Financial Times is reporting that it and other publishers such as News Corp, The New York Times, The Guardian, and Axel Springer are in early negotiations with leading tech companies to “strike landmark deals over the use of news content to train artificial intelligence technology.”
Sources are saying tech companies like OpenAI, Google, Microsoft, and Adobe could pay media organizations a subscription-like fee to use their content with their AI products, something that would, in Financial Times’ words, “set the blueprint for news organizations in their dealings with generative AI companies worldwide.”
“Copyright is a crucial issue for all publishers,” says the Financial Times. “As a subscriptions business, we need to protect the value of our journalism and our business model. Engaging in constructive dialogue with the relevant companies, as we are, is the best way to achieve that.”

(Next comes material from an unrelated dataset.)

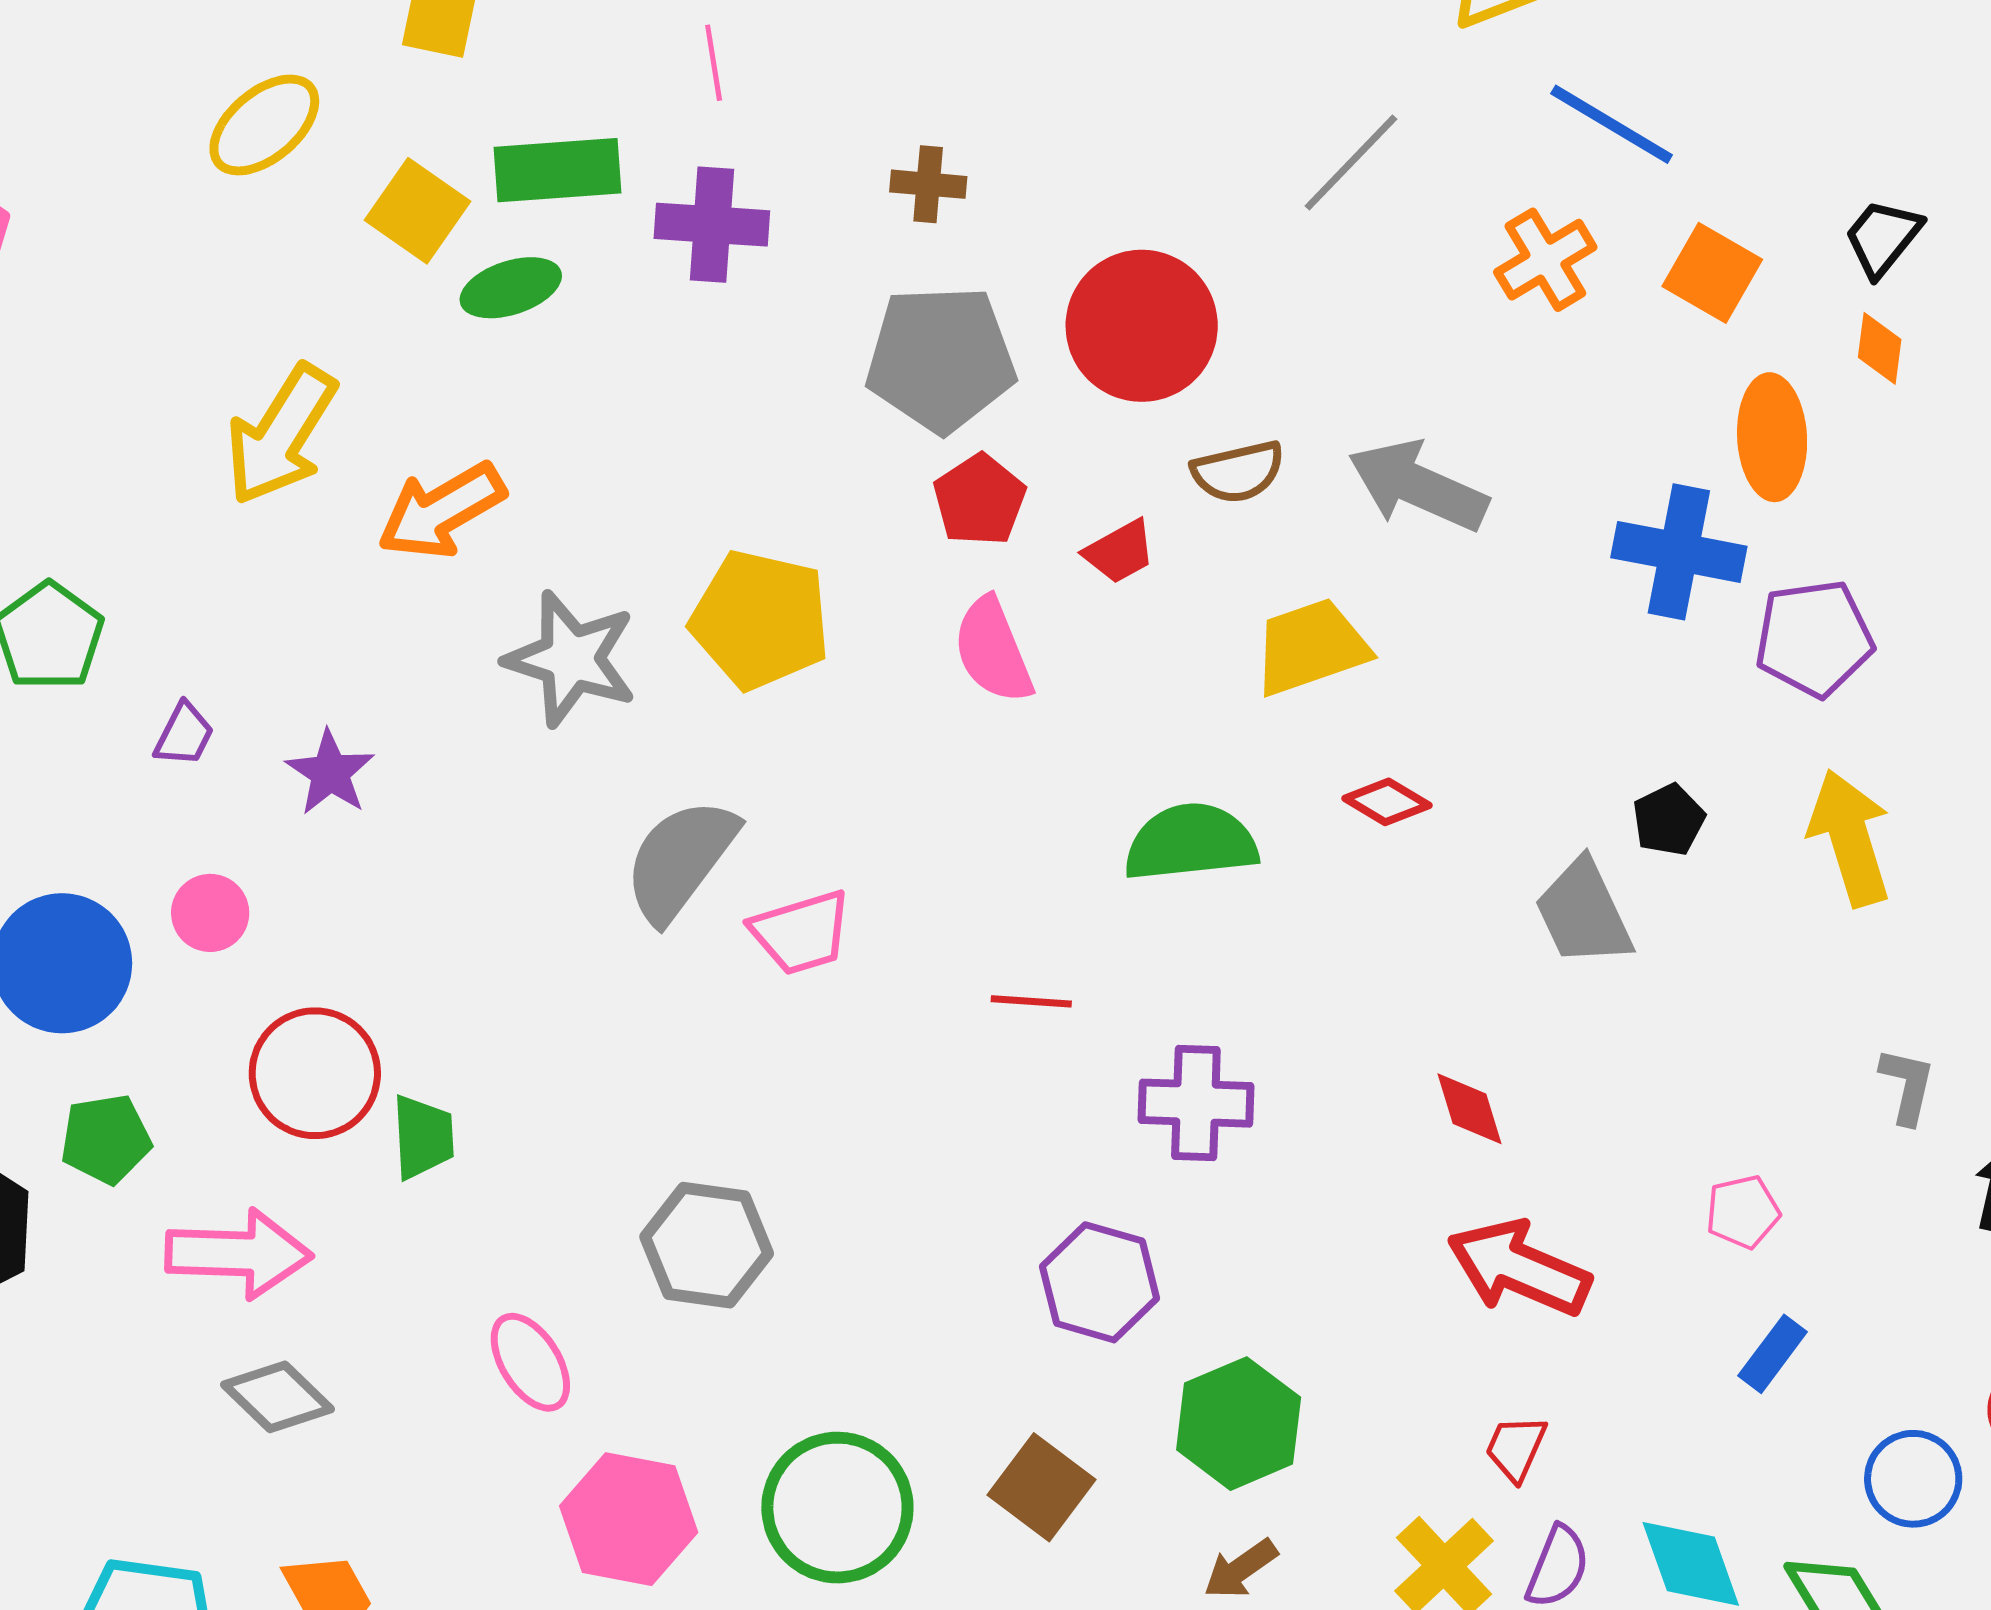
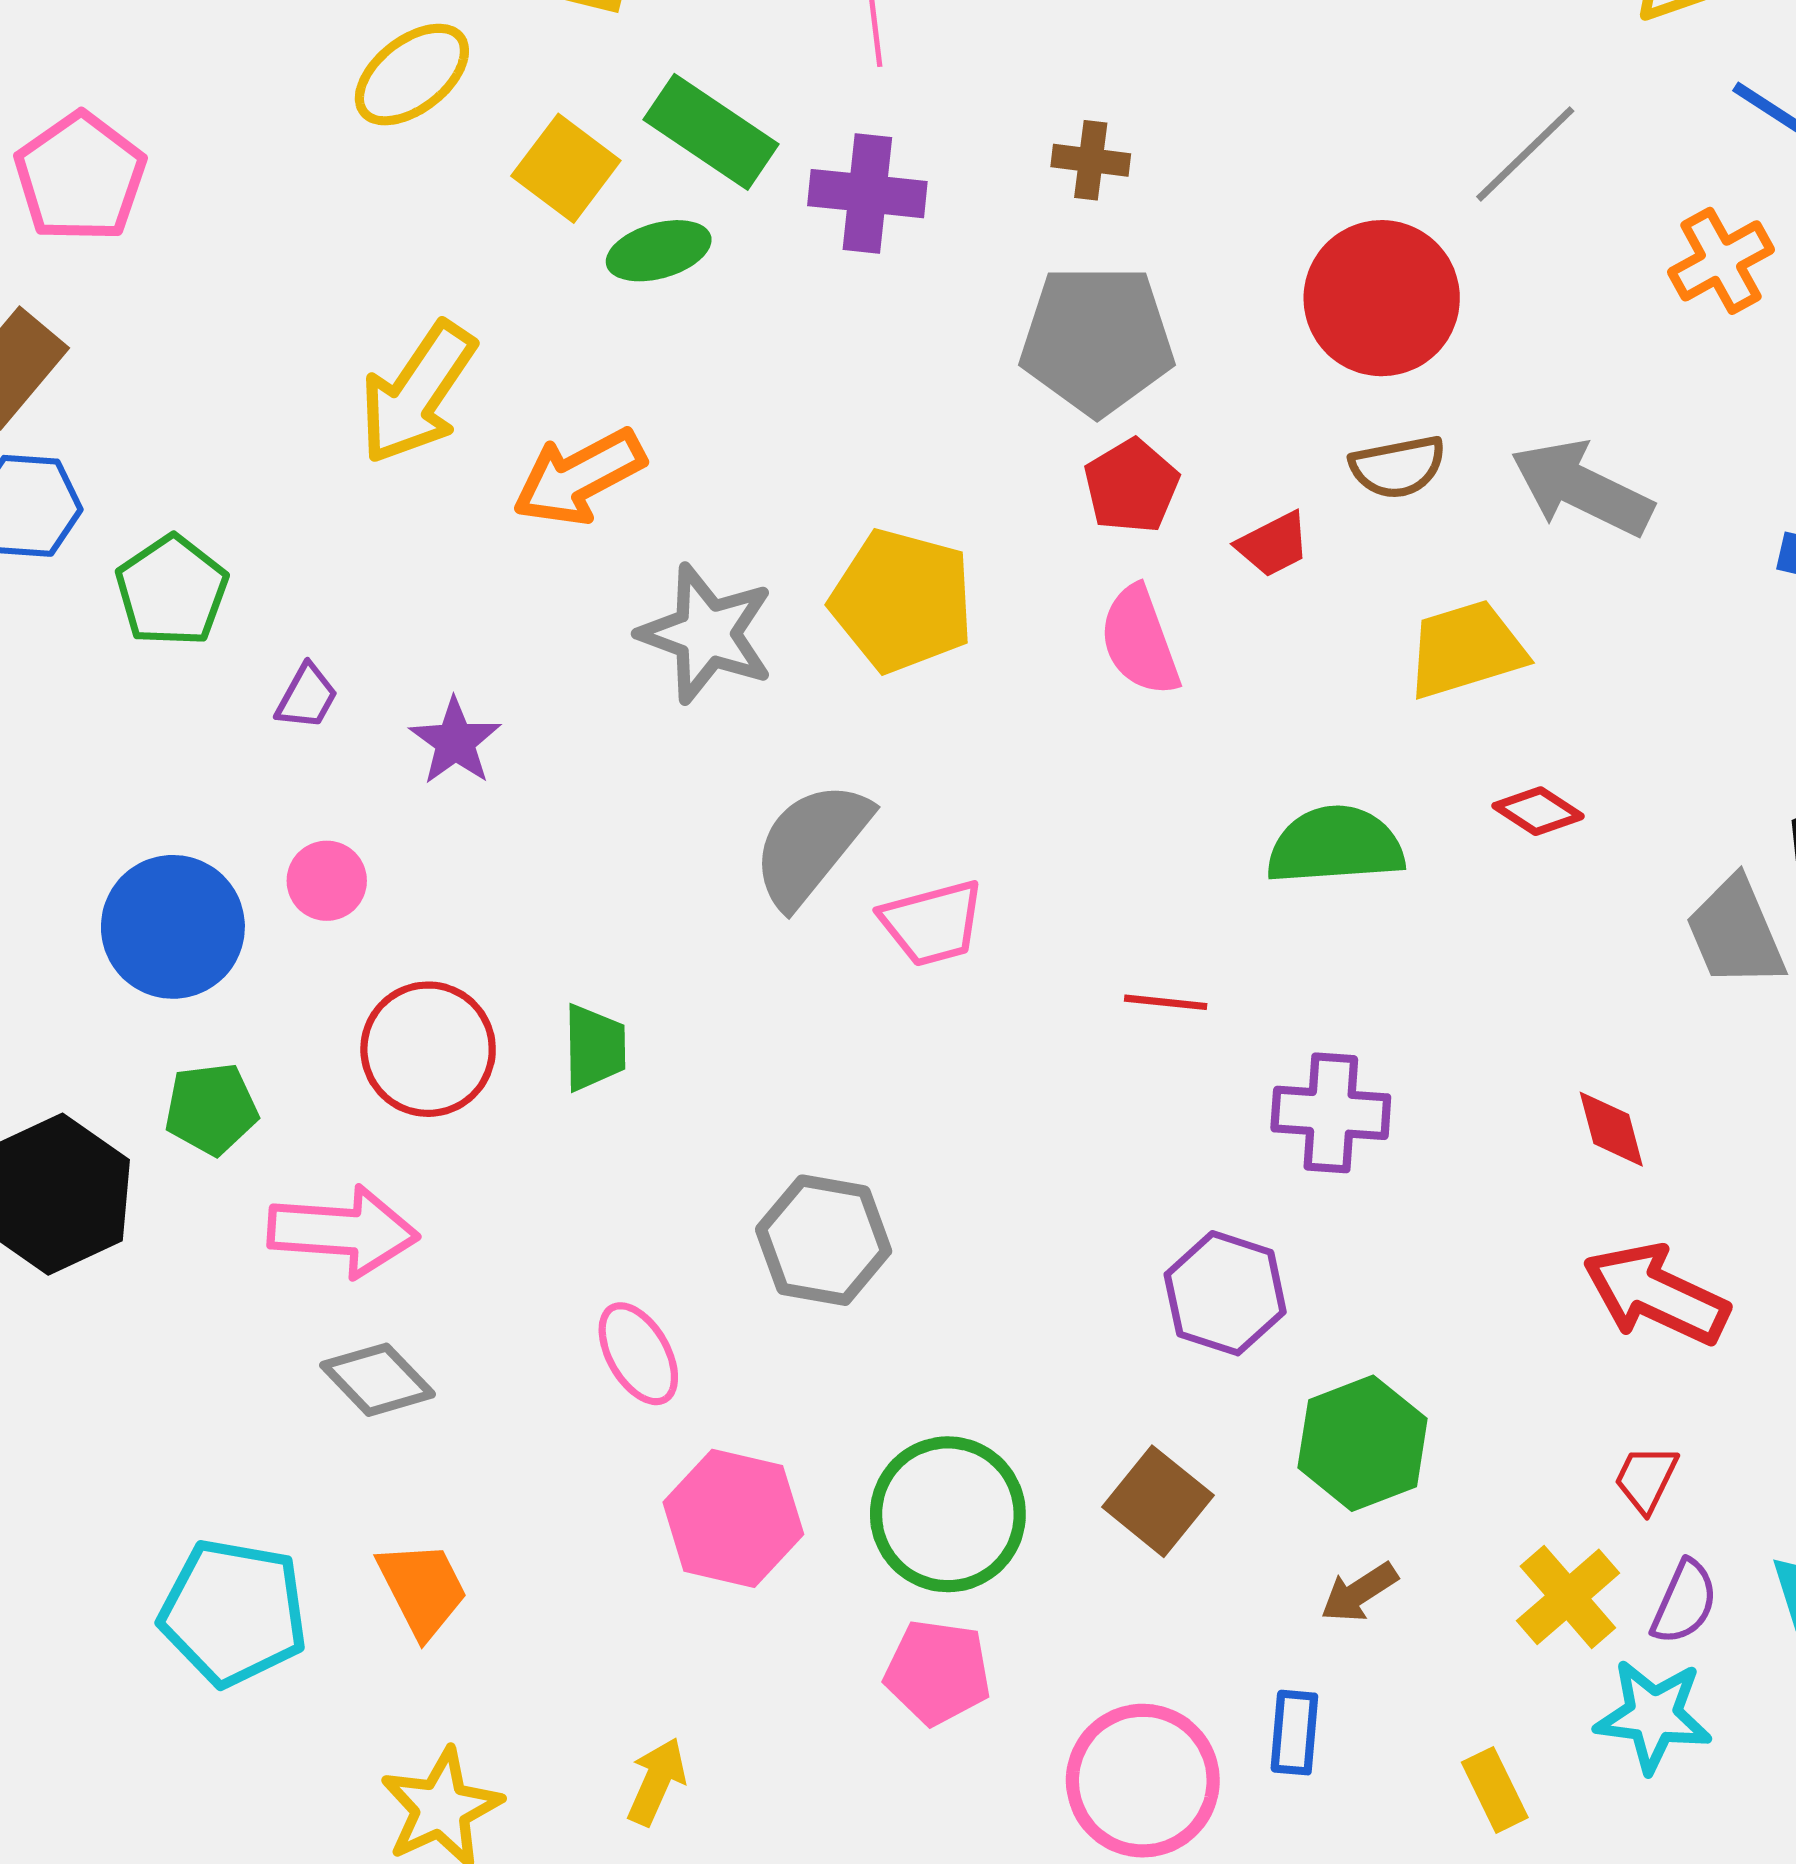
green rectangle: (557, 170) -> (711, 132), turned 36
red circle: (1142, 326) -> (1382, 298), moved
green trapezoid: (423, 1137) -> (595, 1048), moved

Specifics are sparse, but Financial Times spells out a few scenarios brought up in these early talks.
There’s the discussion of publisher content to be used in AI training models. One unnamed industry executive puts the publishers’ number for that privilege at somewhere between $5 million and $20 million per year.
An annual fee for unlimited content, however, would be the No. 2 option for Axel Springer executive Mathias Döpfner, who prefers an “industry-wide solution” that wouldn’t inherently be more difficult for smaller or local news organizations to take advantage of.
Döpfner’s preference would be a quantitative model that Financial Times compares to the music-industry model of radio stations and streaming services paying a record label every time a song is played.
“It is in the interest of all parties to come up with a solution for a healthy ecosystem,” Döpfner says, adding that AI companies “know that regulation is coming, and they are fearful of it.”
“If there is no incentive to create intellectual property, there is nothing to crawl. And artificial intelligence will become artificial stupidity.”